El resultado: las autoridades decidieron cerrar las rejas del parque para impedir una segunda edición, prevista para el 8 de agosto. Pero ya un tercer encuentro ha sido convocado para el 22. Y al día siguiente, sería el turno de Lausana, donde las autoridades optaron por prohibirlo y luego de Zúrich, el 29 y de Berna, el 30.

“Celebrar sí, pero no de esa manera”, dicen en síntesis los poderes públicos, que intentan negociar con los organizadores. El problema es que esas reuniones son convocadas de manera espontánea por medio de Internet y que nadie quiere asumir la responsabilidad de una mínima limitación para evitar que la fiesta degenere totalmente.

« El ‘botellón’ es la versión post moderna de la Fiesta de los Vignerones. »

“Es cierto que cuando se reúnen varios centenares de personas completamente ebrias en un parque, puede suceder cualquier cosa.
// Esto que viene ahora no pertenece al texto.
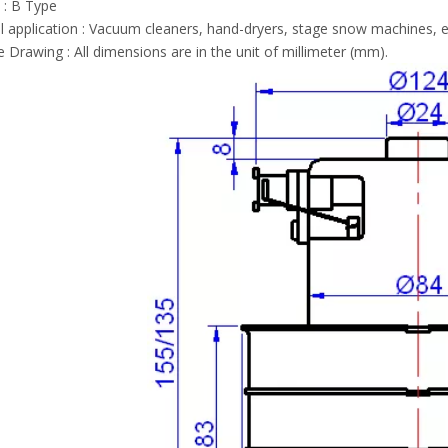
 : B Type
l application : Vacuum cleaners, hand-dryers, stage snow machines, e
e Drawing : All dimensions are in the unit of millimeter (mm).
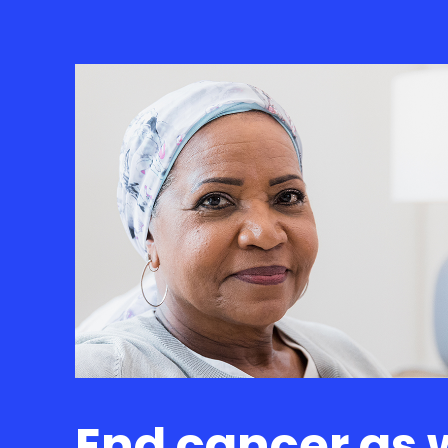
End cancer as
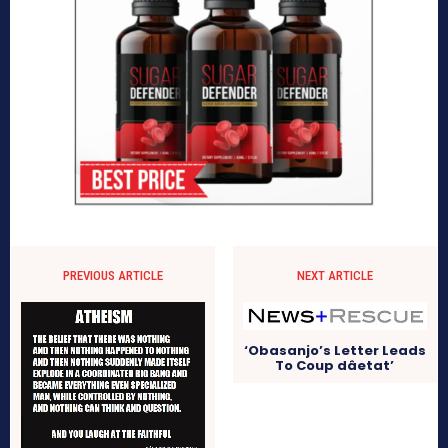
PREVIOUS ARTICLE
NEXT ARTICLE
‘Obasanjo’s Letter Leads
To Coup dâetat’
Sobre todo algo malo”, admite Yves Pedrazzini, colaborador científico del Laboratorio de Sociología Urbana de la Escuela Politécnica Federal de Lausana.
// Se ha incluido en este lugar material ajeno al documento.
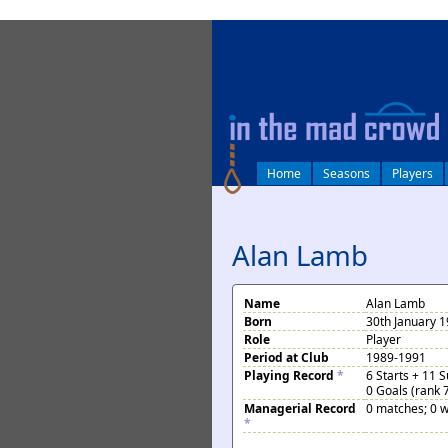
log in
Home
Seasons
Players
Alan Lamb
Name
Alan Lamb
Born
30th January 
Role
Player
Period at Club
1989-1991
Playing Record
*
6 Starts + 11 
0 Goals (rank 
Managerial Record
0 matches; 0 w
*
Autor de numerosas obras sobre la ciudad, sus tribus y sus violencias, el especialista considera que el fenómeno del ‘botellón’ no es muy novedoso. No es sino la forma actual de prácticas dionisíacas muy viejas vinculadas con la mitología del vino y del alcohol.

“Es la versión postmoderna de la Fiesta de los Viñadores”, resume Yves Pedrazzini. Aquí, ningún pretexto folclórico, cultural, deportivo, o incluso religioso. Contrariamente a las fiestas, las ventas públicas y otros carnavales, el ‘botellón’ tiene la valentía de poner las cartas boca arriba. Si se viene, es para beber.

Y, con frecuencia, más de lo razonable. “Se va a lo esencial. Los rituales ancestrales desaparecieron. Estamos en una sociedad del siglo XXI, marcada por el consumo. Y es menester que ese consumo sea rápido, abundante, barato y a la moda”.

Un juego
Aunque su papel no sea moralizante, Pedrazzini se dice inquieto por la forma en que beben los chicos y las chicas de 16 años, y a veces hasta de menos.

“Hay un problema de salud pública”, estima el sociólogo. “Hoy, los jóvenes beben mucho más rápidamente, mucho más, y lo hacen de manera ostensible. Se ha convertido en un juego el hecho de embriagarse en el espacio público y en forma apresurada”.

Un simple juego, en efecto. “Al principio, en España, y sobre todo en Barcelona, existía la voluntad de reapropiarse un espacio público acondicionado de manera tan rica y tan bella, que se había vuelto intocable”, explica Yves Pedrazzini.

Pero ese contenido reivindicativo se perdió en los excesos del ‘botellón’. “Empero, si se hace una ley en contra, probablemente habrá una reacción que va a politizarse. La gente irá porque está prohibido”, prevé el sociólogo.

¡Prohibido…! pero no siempre
Todavía no estamos en eso, pero si las autoridades de la Suiza de expresión francesa se sienten un poco desamparadas, aquellas de la Suiza de habla alemana apuestan a la represión para evitar desbordamientos.

Formalmente, está prohibido a los jóvenes de más de 18 años, que tienen derecho a comprar alcohol, entregarlo a sus compañeros más jóvenes, y aun cuando es difícil hacer respetar esa ley, existen controles.

La ciudad de Coira, capital de los Grisones, fue más lejos, al decretar una prohibición general de beber alcohol en la vía pública entre la medianoche y las 07.00 de la mañana.

Y si el ‘botellón’ pasó por la rivera del Lago Lemán antes de franquear la frontera de las lenguas, en el semicantón de Basilea-Campo existe la carrera de cerveza de Münchenstein, debidamente autorizada, y que tiene lugar de día.

Se trata de recorrer cinco kilómetros, por equipos de dos, con una caja de 20 botellas de medio litro de cerveza, a vaciar antes de la llegada. ¡Y para aquellos que aún tengan sed, el reglamento autoriza el consumo de otras bebidas!

Organizada cada 1º de mayo, desde 1994, esta ‘competición’ puede reunir hasta 3.000 participantes. El sistema viene de Alemania. Es decir, la imaginación etílica de la gente del norte no tiene nada qué envidiar a la de la gente del sur.